WORK ORDER
Could you restate the entries below word for word and leave out the pictures?

Data excerpts

○ ○ ○ ○ ○

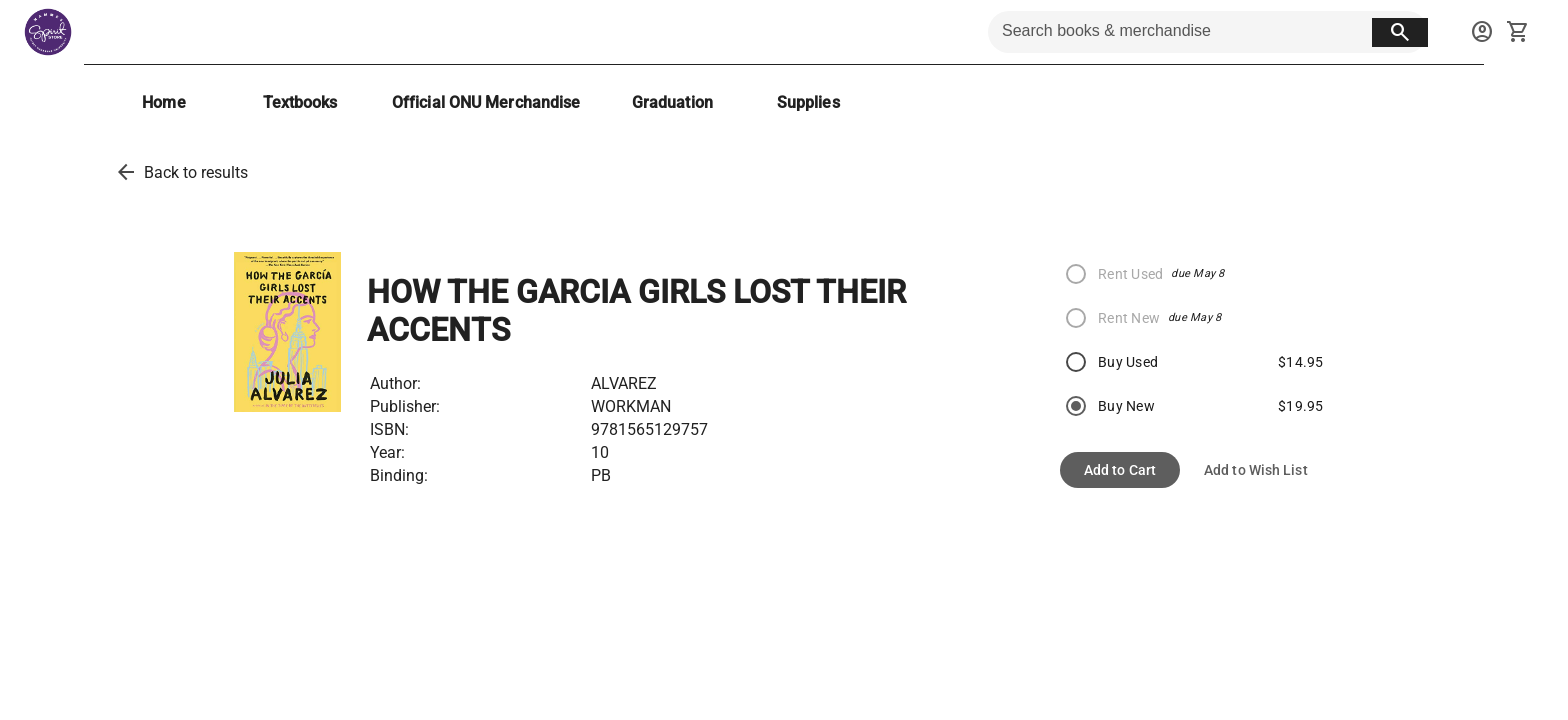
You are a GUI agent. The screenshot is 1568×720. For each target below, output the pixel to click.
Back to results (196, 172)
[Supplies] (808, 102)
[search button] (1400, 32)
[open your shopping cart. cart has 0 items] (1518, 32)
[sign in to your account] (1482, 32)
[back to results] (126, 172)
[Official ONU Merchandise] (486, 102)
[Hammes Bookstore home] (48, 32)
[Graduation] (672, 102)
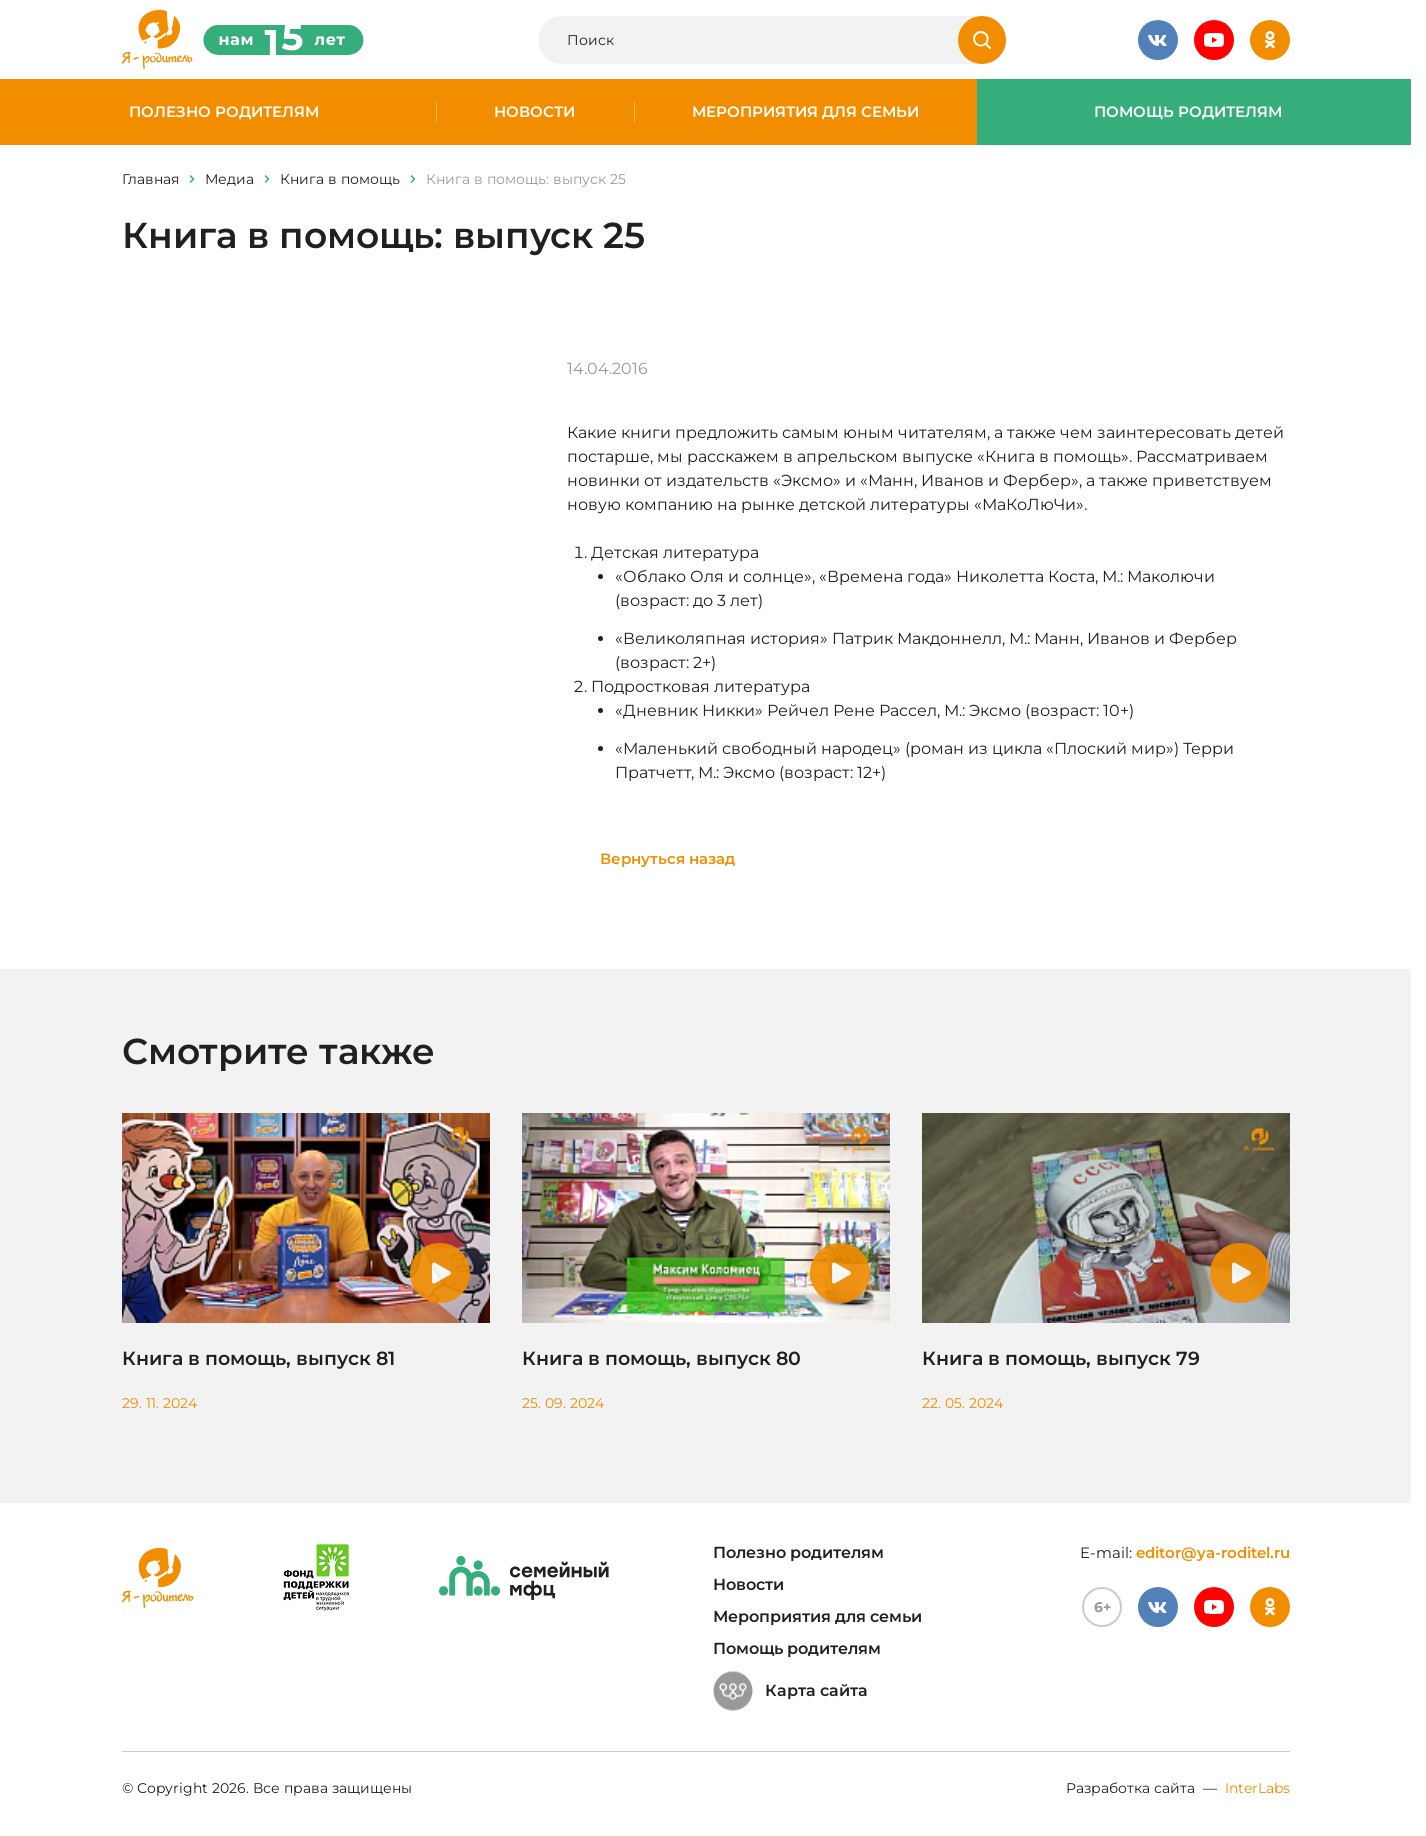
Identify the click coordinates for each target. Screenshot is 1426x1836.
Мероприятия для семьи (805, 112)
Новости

○ ○ ○ ○ ○

WRITTEN RESPONSE
You are a GUI agent. The screenshot is 1568×720. For each target below, output the pixel to click.
Back to results (196, 172)
[Supplies] (808, 102)
[search button] (1400, 32)
[open your shopping cart. cart has 0 items] (1518, 32)
[sign in to your account] (1482, 32)
[back to results] (126, 172)
[Official ONU Merchandise] (486, 102)
[Hammes Bookstore home] (48, 32)
[Graduation] (672, 102)
Identify the click coordinates for each target. Screenshot is 1426x1836.
Мероприятия для семьи (805, 112)
Новости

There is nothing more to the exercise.